05.20.08

Automated Content Alerting

Posted in Coding, ImplicitWeb, Orchestr8, Protocols at 10:15 am by elliot

Too many websites. Too little syndication.

This is a theme that’s been bouncing around my subconscious for months; something I’ve blogged about in the past.

But really, syndication is only part of the problem. Syndication normalizes data, and makes it readily accessible to 3rd parties — but it doesn’t push data where you want it. It’s a pull-focused technology.

For push, we need some sort of alerting capability.

Recently, I’ve been in the habit of checking delegate counters for the 2008 Presidential Election Primary Races. I check them daily; seeing updates to pledged delegates, super-delegates, etc.

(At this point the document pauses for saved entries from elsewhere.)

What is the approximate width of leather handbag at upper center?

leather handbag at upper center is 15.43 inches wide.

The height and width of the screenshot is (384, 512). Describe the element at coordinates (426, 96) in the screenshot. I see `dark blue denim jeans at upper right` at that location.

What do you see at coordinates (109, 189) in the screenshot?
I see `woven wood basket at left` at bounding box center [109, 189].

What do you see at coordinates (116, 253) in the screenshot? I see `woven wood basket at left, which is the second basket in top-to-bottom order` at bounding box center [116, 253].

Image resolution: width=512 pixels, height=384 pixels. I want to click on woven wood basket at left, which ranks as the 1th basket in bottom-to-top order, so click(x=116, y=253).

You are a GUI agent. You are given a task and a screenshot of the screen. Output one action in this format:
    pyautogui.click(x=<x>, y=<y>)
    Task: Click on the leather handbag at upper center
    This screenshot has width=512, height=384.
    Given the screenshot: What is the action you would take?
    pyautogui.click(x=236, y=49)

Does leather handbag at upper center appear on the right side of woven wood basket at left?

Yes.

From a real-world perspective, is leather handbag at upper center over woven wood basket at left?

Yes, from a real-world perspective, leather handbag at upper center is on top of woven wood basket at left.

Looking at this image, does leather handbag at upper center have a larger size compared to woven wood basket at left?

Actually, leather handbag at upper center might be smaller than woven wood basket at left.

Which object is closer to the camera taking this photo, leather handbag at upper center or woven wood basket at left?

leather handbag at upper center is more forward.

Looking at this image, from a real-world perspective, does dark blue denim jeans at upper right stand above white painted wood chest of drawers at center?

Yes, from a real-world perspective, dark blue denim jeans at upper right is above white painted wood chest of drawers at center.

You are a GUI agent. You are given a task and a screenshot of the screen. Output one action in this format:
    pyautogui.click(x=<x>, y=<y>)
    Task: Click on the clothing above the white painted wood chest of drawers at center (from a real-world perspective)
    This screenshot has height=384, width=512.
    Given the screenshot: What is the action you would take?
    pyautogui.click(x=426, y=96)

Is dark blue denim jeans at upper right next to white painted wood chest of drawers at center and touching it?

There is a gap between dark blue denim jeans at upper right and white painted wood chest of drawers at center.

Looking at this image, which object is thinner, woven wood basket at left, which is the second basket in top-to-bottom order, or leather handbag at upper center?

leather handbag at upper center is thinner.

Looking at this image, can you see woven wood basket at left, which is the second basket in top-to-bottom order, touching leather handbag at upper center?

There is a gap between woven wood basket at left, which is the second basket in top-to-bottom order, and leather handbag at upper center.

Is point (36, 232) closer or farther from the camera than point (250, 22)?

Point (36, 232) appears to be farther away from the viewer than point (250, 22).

Checking for updates doesn’t take a significant amount of time, but it’s yet another activity that can conceivably interrupt my work flow. Leveraging of automation would be a much better way to do this.

Recently, my company added Alerts capability to our AlchemyGrid beta service. You can create an alert based on anything — any sort of web content (syndicated or not). Alerts can travel over many communications mediums (Email, AIM, SMS, Twitter, etc.). They support lots of customization options (regarding how often to check for updates, what’s considered a “unique update”, etc.).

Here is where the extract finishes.